- Opening Delimiter -

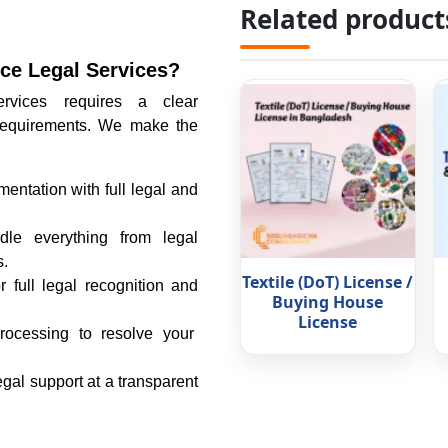
Related product
ce Legal Services?
rvices requires a clear
requirements. We make the
ntation with full legal and
 everything from legal
s.
Textile (DoT) License /
r full legal recognition and
Buying House
License
ocessing to resolve your
egal
support
at a transparent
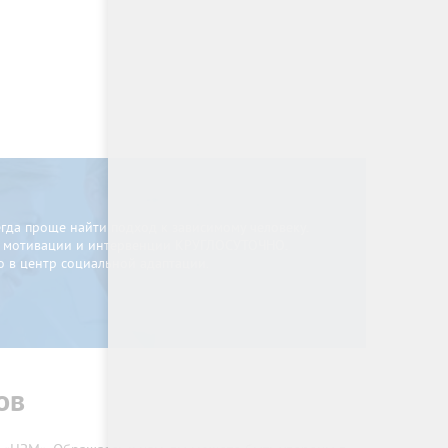
да проще найти подход к зависимому человеку.
в мотивации и интервенции КРУГЛОСУТОЧНО.
о в центр социальной адаптации.
ов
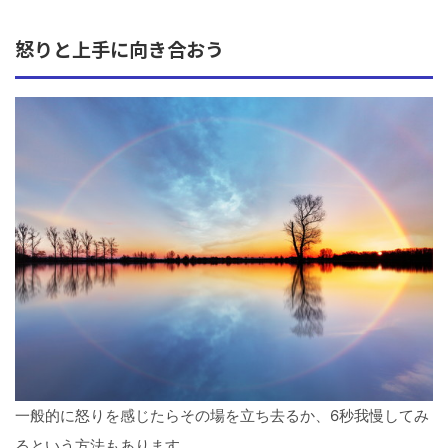
怒りと上手に向き合おう
一般的に怒りを感じたらその場を立ち去るか、6秒我慢してみ
るという方法もあります。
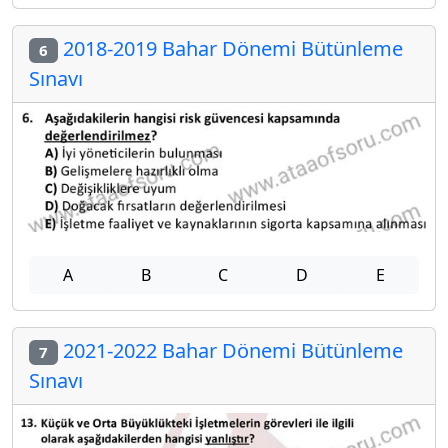
2018-2019 Bahar Dönemi Bütünleme
6
Sınavı
A
B
C
D
E
2021-2022 Bahar Dönemi Bütünleme
7
Sınavı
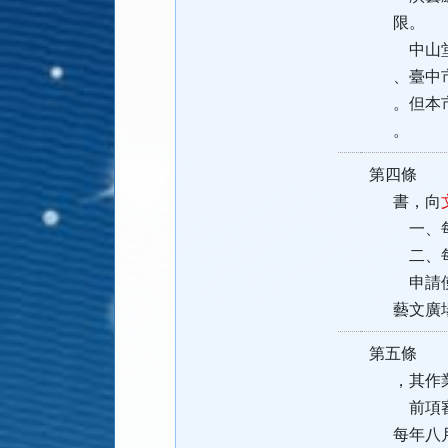
限。
中山堂可
、臺中市
。但本市
。
第四條 
書，向
一、每年
二、每年
申請使用
藝文廣場
第五
，其作業
前項審查
每年八月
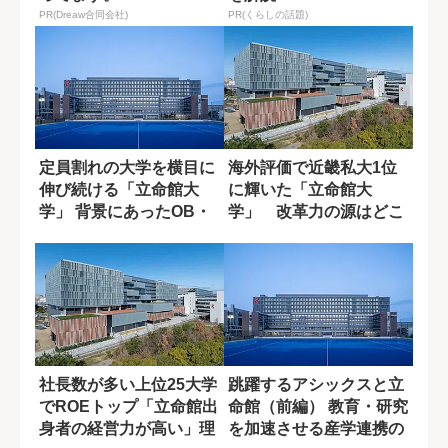
PR(Dreaw合同会社)
PR(くらしの話題)
定員割れの大学を横目に
海外評価で近畿私大1位
伸び続ける「立命館大
に輝いた「立命館大
学」 背景にあったOB・
学」 改革力の源はどこ
OGの愛校心
にあるのか?
社長数が多い上位25大学
跳躍するアシックスと立
でROEトップ「立命館出
命館（前編） 教育・研究
身者の経営力が高い」理
を加速させる産学連携の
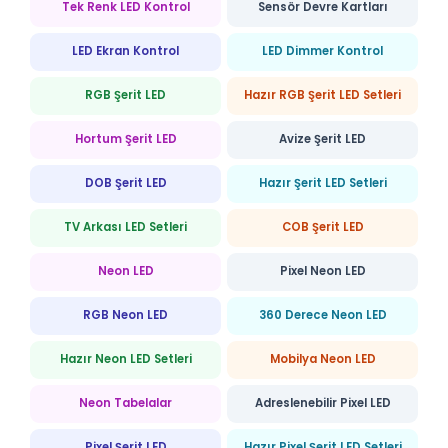
Tek Renk LED Kontrol
Sensör Devre Kartları
LED Ekran Kontrol
LED Dimmer Kontrol
RGB Şerit LED
Hazır RGB Şerit LED Setleri
Hortum Şerit LED
Avize Şerit LED
DOB Şerit LED
Hazır Şerit LED Setleri
TV Arkası LED Setleri
COB Şerit LED
Neon LED
Pixel Neon LED
RGB Neon LED
360 Derece Neon LED
Hazır Neon LED Setleri
Mobilya Neon LED
Neon Tabelalar
Adreslenebilir Pixel LED
Pixel Şerit LED
Hazır Pixel Şerit LED Setleri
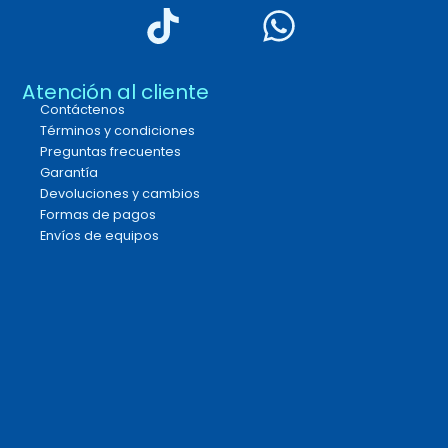
Atención al cliente
Contáctenos
Términos y condiciones
Preguntas frecuentes
Garantía
Devoluciones y cambios
Formas de pagos
Envíos de equipos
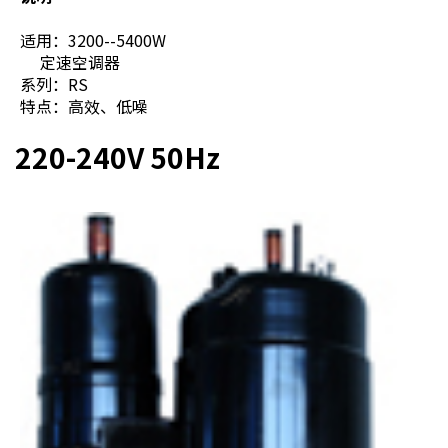
适用：3200--5400W
定速空调器
系列：RS
特点：高效、低噪
220-240V 50Hz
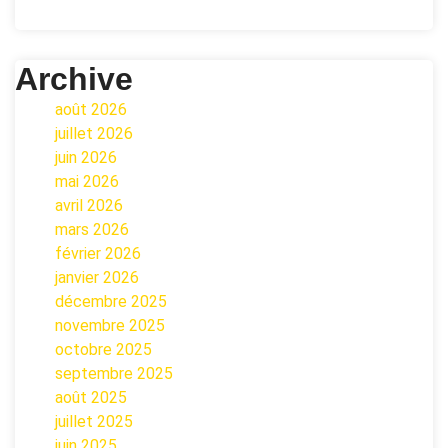
Archive
août 2026
juillet 2026
juin 2026
mai 2026
avril 2026
mars 2026
février 2026
janvier 2026
décembre 2025
novembre 2025
octobre 2025
septembre 2025
août 2025
juillet 2025
juin 2025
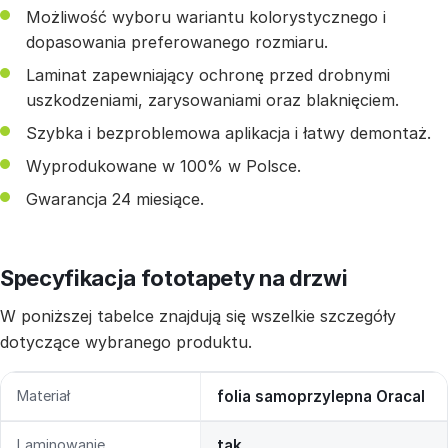
Możliwość wyboru wariantu kolorystycznego i
dopasowania preferowanego rozmiaru.
Laminat zapewniający ochronę przed drobnymi
uszkodzeniami, zarysowaniami oraz blaknięciem.
Szybka i bezproblemowa aplikacja i łatwy demontaż.
Wyprodukowane w 100% w Polsce.
Gwarancja 24 miesiące.
Specyfikacja fototapety na drzwi
W poniższej tabelce znajdują się wszelkie szczegóły
dotyczące wybranego produktu.
Materiał
folia samoprzylepna Oracal
Laminowanie
tak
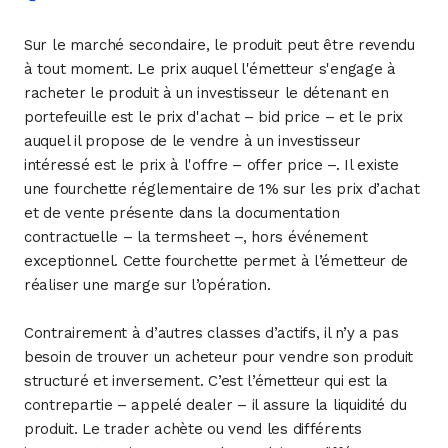
Sur le marché secondaire, le produit peut être revendu
à tout moment. Le prix auquel l'émetteur s'engage à
racheter le produit à un investisseur le détenant en
portefeuille est le prix d'achat – bid price – et le prix
auquel il propose de le vendre à un investisseur
intéressé est le prix à l'offre – offer price –. Il existe
une fourchette réglementaire de 1% sur les prix d’achat
et de vente présente dans la documentation
contractuelle – la termsheet –, hors événement
exceptionnel. Cette fourchette permet à l’émetteur de
réaliser une marge sur l’opération.
Contrairement à d’autres classes d’actifs, il n’y a pas
besoin de trouver un acheteur pour vendre son produit
structuré et inversement. C’est l’émetteur qui est la
contrepartie – appelé dealer – il assure la liquidité du
produit. Le trader achète ou vend les différents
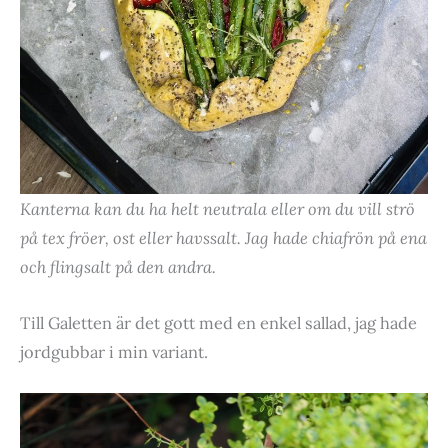
Kanterna kan du ha helt neutrala eller om du vill strö
på tex fröer, ost eller havssalt. Jag hade chiafrön på ena
och flingsalt på den andra.
Till Galetten är det gott med en enkel sallad, jag hade
jordgubbar i min variant.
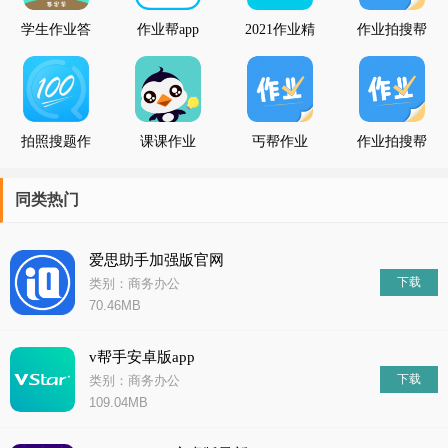
力，为大家提供更好的服务和产品。祝愿大家在今后的工作和生活
学生作业答
作业帮app
2021作业精
作业拍搜帮
案帮
灵
最新版
拍照搜题作
课课作业
丐帮作业
作业拍搜帮
业答案
同类热门
爱思助手加强版官网
下载
类别：商务办公
70.46MB
v帮手安卓版app
下载
类别：商务办公
109.04MB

- Closing Delimiter -

What to do:
Identify the lines above that contain the word "Neon", then copy them.

Solution to the problem:
Neon LED
Pixel Neon LED
RGB Neon LED
360 Derece Neon LED
Hazır Neon LED Setleri
Mobilya Neon LED
Neon Tabelalar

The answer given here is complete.